I’m in the mood for love! This wonderful independent pattern company, LOVE NOTIONS, designed one of my favorite top patterns for woven fabrics named RHAPSODY, and I wanted to share this sew-along with you because that’s what love is all about… sharing and caring.
What an amazing pattern this is with so many options for sleeves and body lengths. You can mix and match to your hearts desire. How can you not love it! After pondering my options with my linen fabric, I landed with the tie neckline and 3/4 flare sleeves. Before we get going, ensure your sewing machine is clean and has a needle perfect for your woven fabric of choice. Do a test stitch line to ensure your tension is correct too! I cut out all my pieces and marked all my notches and I am ready to get my sew on! I cut a medium and graded it out to a large down to the hemline since I’m a bit wide in the waist compared to what I was when I was 20 years old. ALSO…. cut a couple strips of fabric on the bias to make bias tape for your neck line and strings. I cut out one long bias strip 1 1/4 ” wide by about 50″ long.
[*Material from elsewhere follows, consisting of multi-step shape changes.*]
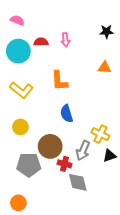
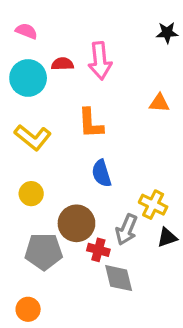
black star: (107, 32) -> (167, 33), moved
pink arrow: (66, 40) -> (100, 61), size x1.6

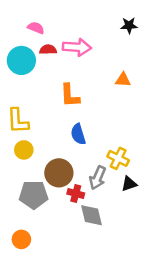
pink semicircle: (26, 31) -> (36, 28), moved
pink arrow: (100, 61) -> (77, 47), turned -80
yellow L-shape: (33, 137) -> (18, 121), moved, turned 48

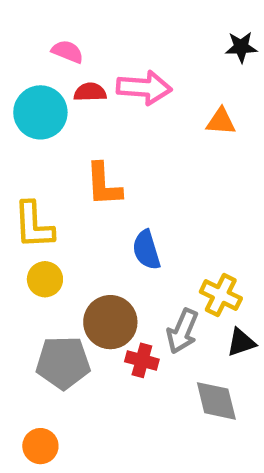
orange triangle: (123, 80) -> (221, 121), moved
orange L-shape: (70, 96) -> (104, 185), moved
gray diamond: (92, 215) -> (216, 401), moved

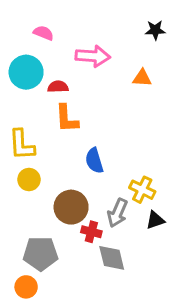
red semicircle: (90, 92) -> (58, 87), moved
gray pentagon: (63, 363) -> (41, 254), moved
gray diamond: (216, 401) -> (112, 258), moved

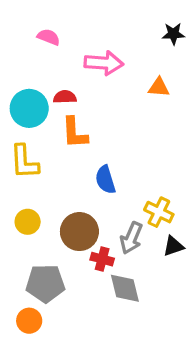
cyan circle: (26, 72) -> (29, 108), moved
yellow circle: (29, 180) -> (28, 222), moved

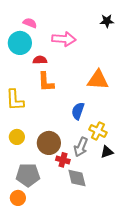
orange triangle: (159, 87) -> (98, 80), moved, size x1.6
cyan circle: (29, 108) -> (20, 43), moved
blue semicircle: (105, 180) -> (78, 111), moved, turned 36

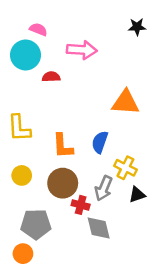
orange L-shape: (46, 82) -> (63, 146), moved

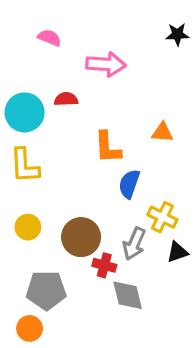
cyan circle: (26, 55) -> (25, 112), moved
orange triangle: (125, 102) -> (162, 132), size x0.6
orange L-shape: (63, 146) -> (108, 147), moved

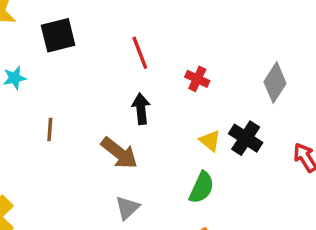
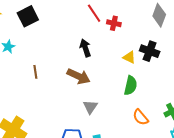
red line: (140, 53) -> (94, 13), moved

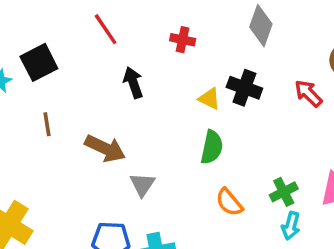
red line: (94, 13) -> (106, 29), moved
black square: (28, 16) -> (39, 62), moved
brown arrow: (79, 76) -> (105, 148), moved

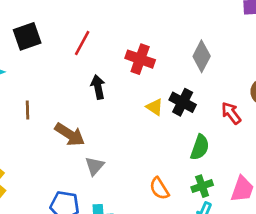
red line: (106, 29) -> (82, 43), turned 55
red cross: (183, 40) -> (140, 59), size x1.5
black square: (39, 62) -> (27, 36), moved
green semicircle: (212, 147) -> (200, 147), moved

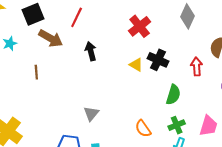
gray diamond: (202, 56) -> (187, 16), moved
red cross: (140, 59) -> (140, 26), moved, turned 35
red arrow: (231, 113) -> (197, 66), turned 36
brown arrow: (70, 134) -> (51, 38), moved

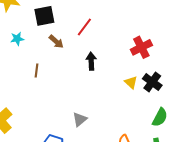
brown arrow: (51, 38) -> (56, 42), size x0.7

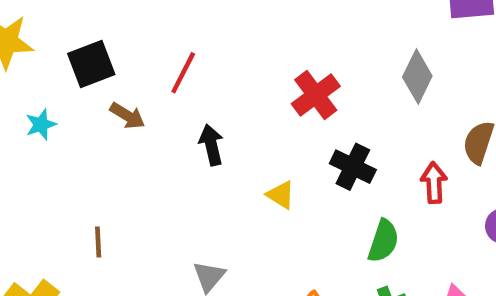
brown line: (36, 70) -> (98, 242), moved
yellow triangle: (131, 82) -> (281, 195), moved

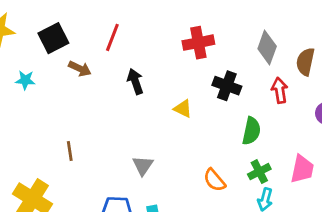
gray diamond: (417, 77) -> (267, 48), moved
red cross: (316, 95) -> (198, 43), turned 32
cyan star: (41, 125) -> (25, 80), turned 30

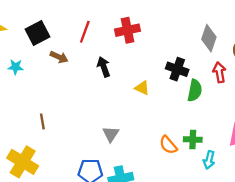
red cross: (198, 43) -> (127, 30), moved
green semicircle: (251, 131) -> (195, 90), moved
brown line: (70, 151) -> (42, 121), moved
green cross: (259, 172) -> (193, 140), moved, turned 30

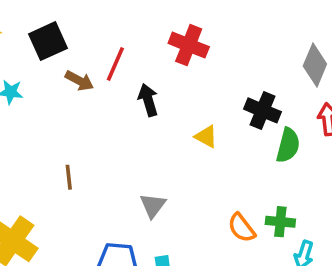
red cross: (127, 30) -> (189, 45), turned 30
red line: (85, 32) -> (115, 64), moved
brown line: (42, 121) -> (69, 177), moved

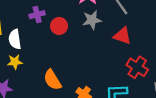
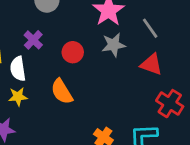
purple cross: (37, 15) -> (33, 40), moved, turned -32
orange semicircle: (52, 80) -> (62, 92), moved

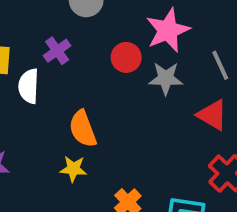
red circle: (73, 52) -> (126, 57), moved
yellow star: (18, 97) -> (73, 169), moved

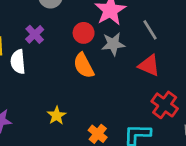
orange semicircle: (83, 129) -> (84, 66), moved
yellow star: (73, 169) -> (57, 116), turned -30

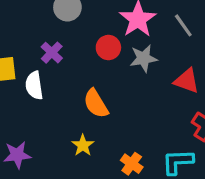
gray line: (150, 30) -> (183, 25), moved
orange semicircle: (84, 66) -> (96, 104), moved

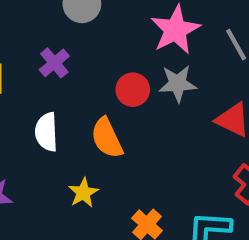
red circle: (108, 48) -> (133, 90), moved
white semicircle: (34, 85) -> (46, 132), moved

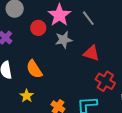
red circle: (133, 90) -> (38, 28), moved

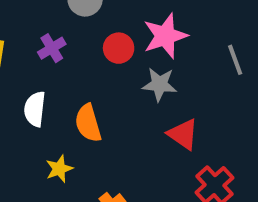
gray line: (88, 18) -> (235, 60), moved
red triangle: (91, 53) -> (183, 134), moved

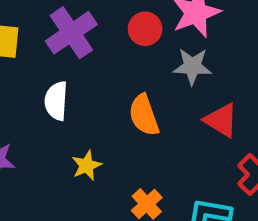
purple cross: (52, 48) -> (71, 33), size x1.6
orange semicircle: (88, 123) -> (144, 115), moved

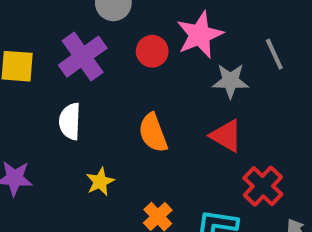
gray star: (192, 66) -> (230, 81), moved

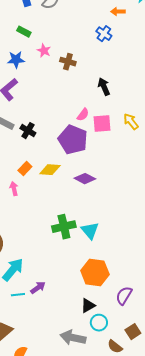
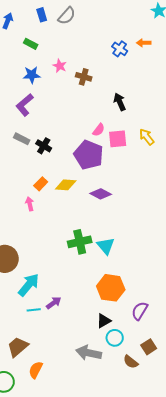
orange arrow: (118, 12) -> (144, 43), moved
green rectangle: (24, 32) -> (31, 44), moved

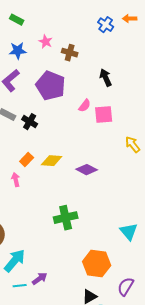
yellow arrow: (147, 137) -> (133, 145), moved
purple pentagon: (89, 155) -> (51, 86), moved
cyan triangle: (106, 246) -> (129, 232), moved

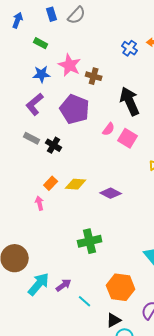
pink star: (46, 42) -> (70, 65), size x1.6
black arrow: (106, 78) -> (130, 101), size x1.6
pink square: (104, 115) -> (128, 138), turned 36
purple arrow: (40, 279) -> (64, 285), moved
cyan line: (20, 286) -> (85, 301), moved, turned 48

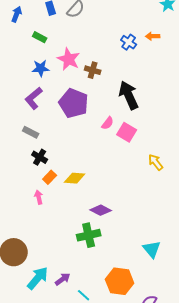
black cross: (54, 145) -> (40, 157), moved
purple diamond: (111, 193) -> (101, 210), moved

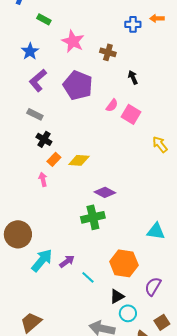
blue cross: (129, 42) -> (133, 24), turned -35
blue star: (41, 68) -> (30, 51), moved, turned -30
brown cross: (93, 70) -> (108, 52), moved
black arrow: (129, 95) -> (133, 77), size x0.5
cyan triangle: (152, 249) -> (156, 231), turned -42

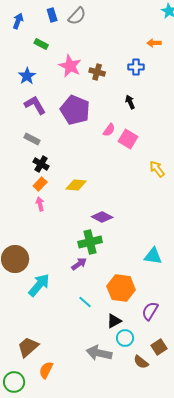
blue cross: (133, 24) -> (136, 67), moved
brown cross: (108, 52) -> (97, 72), moved
purple L-shape: (38, 80) -> (35, 105), turned 100
orange rectangle: (54, 159) -> (40, 184), moved
purple arrow: (67, 261) -> (79, 264), moved

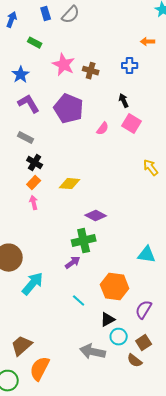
pink square: (128, 139) -> (132, 124), moved
brown square: (159, 347) -> (144, 343), moved
orange semicircle: (46, 370) -> (40, 369), size x1.4

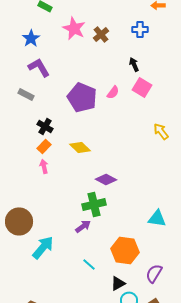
brown cross: (91, 71) -> (101, 34), turned 35
purple pentagon: (69, 109) -> (82, 97), moved
gray rectangle: (26, 138) -> (26, 94), moved
yellow diamond: (70, 184) -> (80, 147), turned 40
If you choose you can cut your bias wider than that but I like the thinner look. Press your bias tape so it looks like the below pic: You don’t need any special tool to make bias tape. It does help to use spray starch though.
NOTE: Seam allowances for the side seams and sleeve seams are 1/2″ so you can make FRENCH SEAMS and hide all those raw edges nice and neat. All the rest are 3/8″ seams along the yoke and armscyes when you set the sleeves in place.
Sew… Here we GO!!!
First step it to baste the back pleat in the center. Match the notches, press it down and baste. Now sandwich the back bodice in between the yoke pieces ensuring your right side back bodice is touching the right side of the main yoke piece. The right side of the yoke facing should be touching the wrong side of the bodice. Sew in place using 3/8″ seam allowance.
I pressed the yoke up and topstitched it in place.
Grab your front bodice piece and sew two rows of gathering stitches along the shoulders. Now we are going to attach the front bodice to the yoke at the shoulder seams by doing the “burrito” method. It’s a bit of origami magic. First, with right sides together, align the back and front together letting the wrong side yoke facing hanging down. Gather the front shoulders to fit the yoke and pin in place. Now roll the lower body of the top up like a burrito and bring the back yoke facing up to match the shoulders so the body of the blouse is rolled up inside the yoke. Sew the shoulder seams and then turn blouse right side out. Give it a good press and top stitch.
FRENCH SEAM TIME: Now for those of you who have not sewn a French seam, now is the time to learn. French seams are such a great way to keep your garment looking great inside and out. It hides those unsightly raw edges and keeps your fabric from fraying away. So… with WRONG sides together, sew the side seams using a scant 1/4″ seam allowance. Press and turn wrong side out and stitch 3/8″ seam allowance again. This process hides the raw edges. Press and topstitch your seam. Do the same type of French seam for sewing the 3/4 sleeve and flare together.
Sew a narrow hem on both the sleeves and the bottom bodice hemline. It really helps to sew a line of stitching 1/4″ away from raw edge before you fold it up and press it.
All that’s left to do is the neckline. Sew the bias tape you made to V portion of the neckline first. I like to sew bias tape to the wrong side of the garment first and fold it over to the right side and topstitch it in place. I find it looks better in my humble opinion. Once you get the V neck down, sew the bias tape to the rest of the neckline ensuring you have long enough ties to your liking on both ends of the neckline.
WHHHHAAAAAAAA. LLLAAAAAAAHHHHHHH!!! What a great top. Love this pattern. It has so many possibilities for personalization and design.